Example of tax obligation
The most common type of legal liability for Americans is tax on income. For example, suppose Anne earns $ 60,000 in total income. This will be reported in the IRSW-2 form at the end of the year. If the federal tax rate on that level of income is 22%, Anne’s tax obligation will be $ 8,949 based on the 2020 tax rate.
In particular, Anne owe 10% on the first $ 9,950 income, 12% on the next $ 30,575, and 22% on the last $ 19,475.
Assume that Anne’s W-4 withholds $ 6,500 in federal tax and pays $ 1,000 in tax that year.
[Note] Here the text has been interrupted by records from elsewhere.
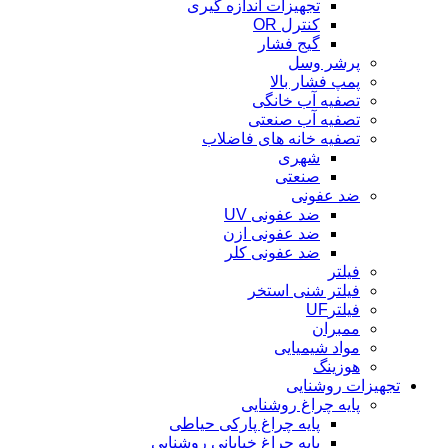
تجهیزات اندازه گیری
کنترل OR
گیج فشار
پرشر وسل
پمپ فشار بالا
تصفیه آب خانگی
تصفیه آب صنعتی
تصفیه خانه های فاضلاب
شهری
صنعتی
ضد عفونی
ضد عفونی UV
ضد عفونی ازن
ضد عفونی کلر
فیلتر
فیلتر شنی استخر
فیلترUF
ممبران
مواد شیمیایی
هوزینگ
تجهیزات روشنایی
پایه چراغ روشنایی
پایه چراغ پارکی حیاطی
پایه چراغ خیابانی روشنایی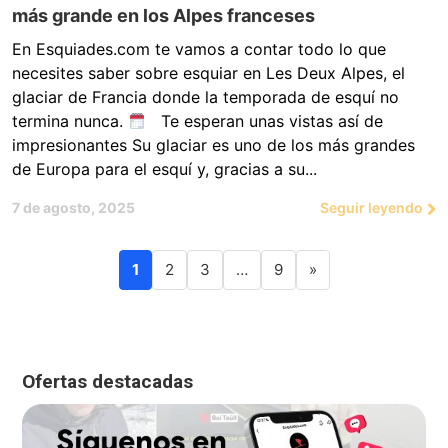
más grande en los Alpes franceses
En Esquiades.com te vamos a contar todo lo que
necesites saber sobre esquiar en Les Deux Alpes, el
glaciar de Francia donde la temporada de esquí no
termina nunca.
Te esperan unas vistas así de
impresionantes Su glaciar es uno de los más grandes
de Europa para el esquí y, gracias a su...
7 de agosto, 2025
Seguir leyendo
1
2
3
…
9
»
Ofertas destacadas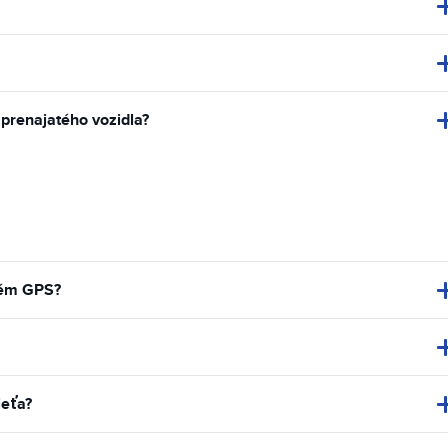
 prenajatého vozidla?
tém GPS?
ieťa?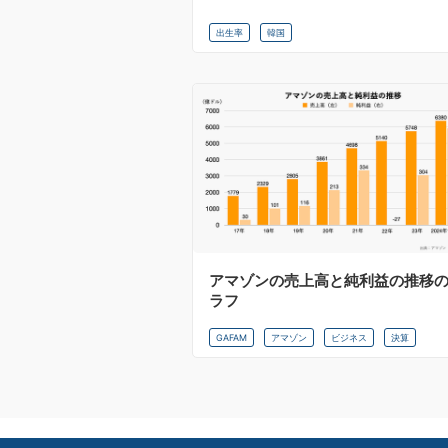
出生率
韓国
アマゾンの売上高と純利益の推移
ラフ
GAFAM
アマゾン
ビジネス
決算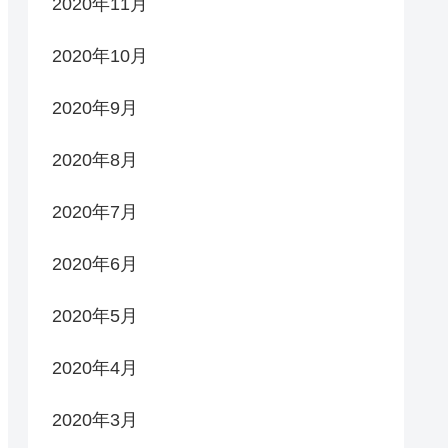
2020年11月
2020年10月
2020年9月
2020年8月
2020年7月
2020年6月
2020年5月
2020年4月
2020年3月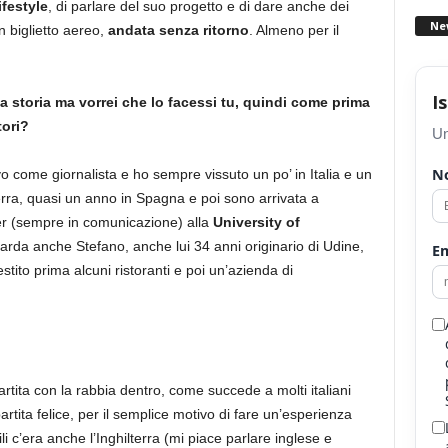
ifestyle
, di parlare del suo progetto e di dare anche dei
Ne
n biglietto aereo,
andata senza ritorno
. Almeno per il
I
tua storia ma vorrei che lo facessi tu, quindi come prima
tori?
Un
N
 come giornalista e ho sempre vissuto un po’ in Italia e un
lterra, quasi un anno in Spagna e poi sono arrivata a
r (sempre in comunicazione) alla
University of
iguarda anche Stefano, anche lui 34 anni originario di Udine,
Em
tito prima alcuni ristoranti e poi un’azienda di
rtita con la rabbia dentro, come succede a molti italiani
artita felice, per il semplice motivo di fare un’esperienza
i c’era anche l’Inghilterra (mi piace parlare inglese e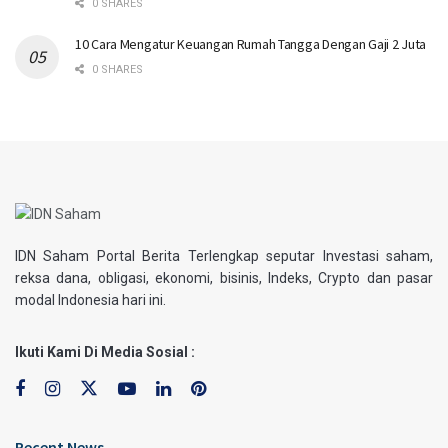
0 SHARES
10 Cara Mengatur Keuangan Rumah Tangga Dengan Gaji 2 Juta
0 SHARES
IDN Saham Portal Berita Terlengkap seputar Investasi saham,
reksa dana, obligasi, ekonomi, bisinis, Indeks, Crypto dan pasar
modal Indonesia hari ini.
Ikuti Kami Di Media Sosial :
Recent News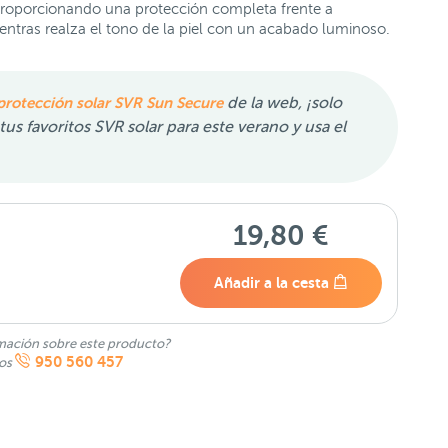
 proporcionando una protección completa frente a
mientras realza el tono de la piel con un acabado luminoso.
protección solar SVR Sun Secure
de la web, ¡solo
us favoritos SVR solar para este verano y usa el
19,80 €
Añadir a la cesta
mación sobre este producto?
950 560 457
nos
When Anne submits Form 1040, her individual tax return, the remaining tax obligations are the $ 8,949 tax obligation minus $ 6,500 withholding and $ 1,000 payment, or $ 1,449.
Due to Hurricane Aida, some residents and business owners in Louisiana, Mississippi, New York, and New Jersey are allowed to extend the deadline for filing and paying to the IRS. Most are related to future due dates for quarterly submissions and payments. For more information, go to the IRS Tax Exemption Page and click 2021.
How to tax capital gains
When a taxpayer sells an investment, real estate, or other asset for profit, the individual is obliged to pay taxes on the profit.
For example, suppose Jamal buys 100 shares of XYZ common stock for $ 10,000 and sells the security for $ 18,000 five years later. A profit of $ 8,000 is considered the tax base for this taxable event. In this case, the transaction is a long-term capital gain because the stock has been held for more than a year.
Capital gains tax rates may differ from income tax and other tax calculation rates. If the tax rate is 10%, the tax obligation is $ 800 and Jamal will include this calculation in his personal 1040 tax return.
Special considerations: line 16
Did you fill out Form 1040? Line 16 on page 2 of Form 1040 is your total tax obligation to the IRS.
The total can look high, so it can rotate the stomach at first. However, when calculating your tax obligations, you will adjust to the withholding federal income tax, deductions, tax exemptions, and tax credits to calculate the amount of unpaid tax currently payable.
If you overpay, you end up with a refund. On the other hand, if you pay too little, the IRS will owe you a little more.